One thing I’ve learned over the years is that when I can articulate a problem – often here in this journal in writing, but sometimes in person to another live human being or several live persons – the problem is almost always facilitated, solved, or changed in terms of importance and urgency. And I do mean pretty much every time. So let’s be honest, I need to own a problem I’m having which is:
I’ve been feeling utterly defeated by my responsibilities in life. Very suppressed.
Because the fact is my kids need me right now (and so do, to varying degrees, my husband, my cats, my chickens, and my mother’s dog who is our ward at the moment and also ill from a possible allergy and confirmed infection). They need me and for about a week I’ve been suffering, because I haven’t wanted to give what they need. Reluctantly, reality has won out, and I’ve shifted. The last several days my sewing room lay fallow as I’ve spent my days looking to all our needs – the care for, feeding of, cleaning, administration of medicine and attention and affection. This has always been a lot of work – and it is necessary work. Right now my family is relatively high-need, as far as my family goes. I wish I would have tuned into their needs a wee bit sooner as the last week or so I’ve suffered a lot as I’ve tried to avoid my small dilemma.
Honestly? With two children aged five and seven, there was a part of me that had been behaving as if life should be easier than when they were, say, one and three. I should have been considering the time I had to myself in my sewing room as blessed, fortunate, wonderful, and definitely not a given – not any more than anything else in life. I should not have allowed myself the envy and despair that reading the handful of craft and sew-blogs I do inspired in me. These assholes with their one-to-one income ratio! Their lack of mouths to feed! Their ability to buy fabric and go into a room and listen to music – not listen to their kids tear apart the house! Yes, these last few weeks I’ve been pining to sew; yet in the few minutes I’ve had to do so I’ve felt crushed with the sense of responsibilities elsewhere: I need to spend more “quality time” with the kids, wash the dishes, put away the laundry, plan for, shop for, prepare the meals – but especially, spend time with the kids.
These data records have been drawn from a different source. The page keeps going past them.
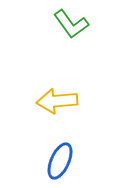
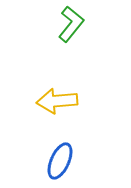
green L-shape: rotated 105 degrees counterclockwise
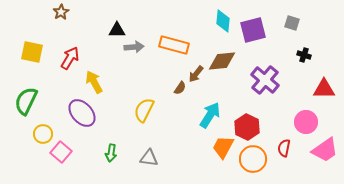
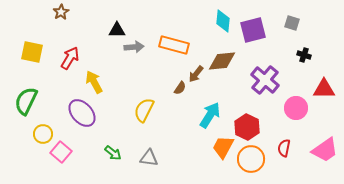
pink circle: moved 10 px left, 14 px up
green arrow: moved 2 px right; rotated 60 degrees counterclockwise
orange circle: moved 2 px left
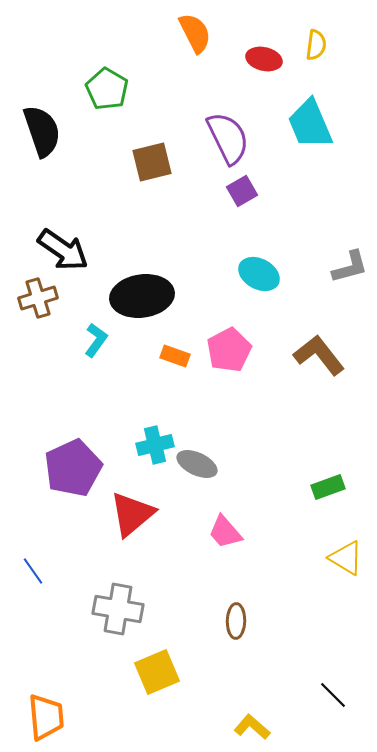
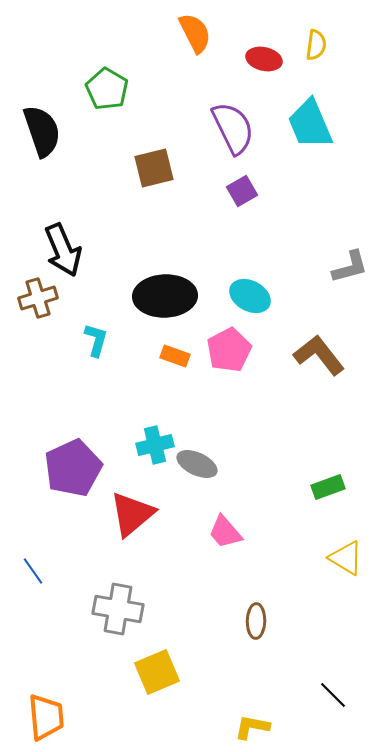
purple semicircle: moved 5 px right, 10 px up
brown square: moved 2 px right, 6 px down
black arrow: rotated 32 degrees clockwise
cyan ellipse: moved 9 px left, 22 px down
black ellipse: moved 23 px right; rotated 6 degrees clockwise
cyan L-shape: rotated 20 degrees counterclockwise
brown ellipse: moved 20 px right
yellow L-shape: rotated 30 degrees counterclockwise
What I know about my family life is things change, evolve. There have always been times of sweet solace and rest since I’ve had my children. In fact, since we’ve become a family on one income, I would venture to say rest and respite have been there for us – albeit in unexpected ways – more than when Ralph and I both worked. But there have been times like now: where the needs of my children are pressing and it is foolish to pretend otherwise or to spend time wishing it wasn’t so. As babies, their needs were physical and intimate. Breastfeed a baby and you are more or less forced to sit or lay down; you cannot also scrub the bathtub or drive to the store while changing a diaper (even if, sadly, you allow yourself to feel intense pressure to somehow have resources you do not). These physical needs were so intense in my childrens infancies. I have come to believe these requirements were both a boot camp-style lesson in the rigor and hard work I would find inherent in caring for my children – but also, they were opportunities for me to see my life changed for a number of years. I know it was wrong and foolish for me to expect my children not to need so much from me – just because they are toilet-trained and can read and take walks to the grocery store. I stand corrected, and now that I’ve altered my perception, I expect to suffer less; I also expect that soon enough time will open up, and I will be back in my little sewing room crafting from wool and cotton and lovingly folding yardage. As it was, so it shall be, all in good time.
Today the children and I sat on the floor of their room and played a rather involved game of Legos. I had to accept that sitting on the floor with my kids was good for all of us: it wasn’t “less than” my long chore list in the day. It was so hard not to jump up after a few minutes to do the dishes, or IM my husband, or knit on the hat I’m still making. Over a period of an hour and a half I grew to enjoy our time together; my kids liked it even more still. They are so incredibly creative and clearly loving; I even found myself interested in the construction of a small ship and the character of an Intergalactic Horse Thief. I don’t know if I’ll ever reclaim my long-buried (or lost?) sense of Play; but I know it is in there, somewhere. The important thing for me in sitting on my kids’ room floor and playing wasn’t that I try to be someone I’m not; it’s that I show up for my kids with who I am, and really be that person with them.